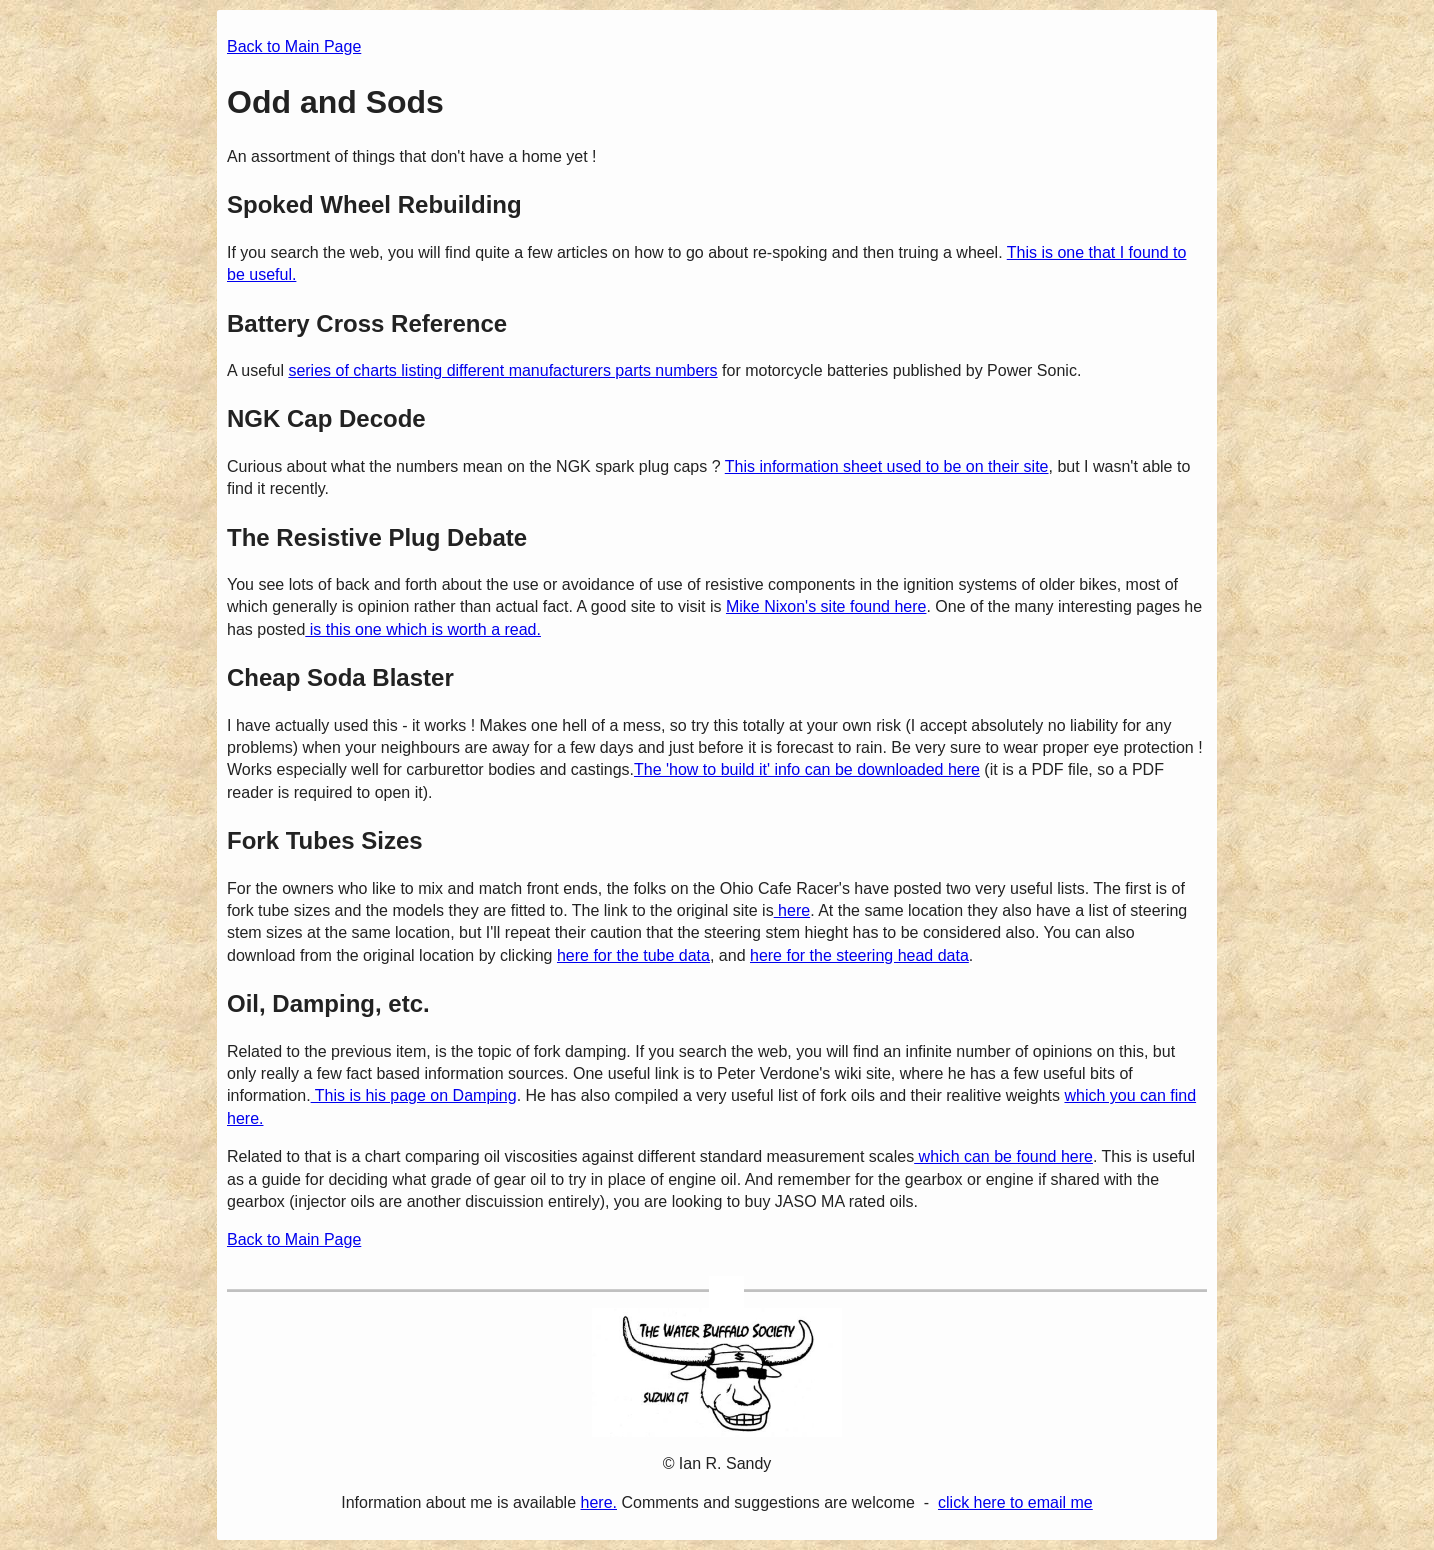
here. (599, 1502)
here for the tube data (633, 955)
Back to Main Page (294, 46)
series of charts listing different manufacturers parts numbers (502, 370)
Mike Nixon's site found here (826, 606)
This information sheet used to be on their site (887, 466)
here (792, 910)
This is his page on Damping (414, 1095)
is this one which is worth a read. (423, 629)
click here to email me (1015, 1502)
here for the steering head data (859, 955)
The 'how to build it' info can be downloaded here (807, 769)
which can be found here (1003, 1156)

---+---

Whenever a line of the material above contains the string "which", copy that line out.

→ **YOUR SOLUTION**:
is this one which is worth a read. (423, 629)
which can be found here (1003, 1156)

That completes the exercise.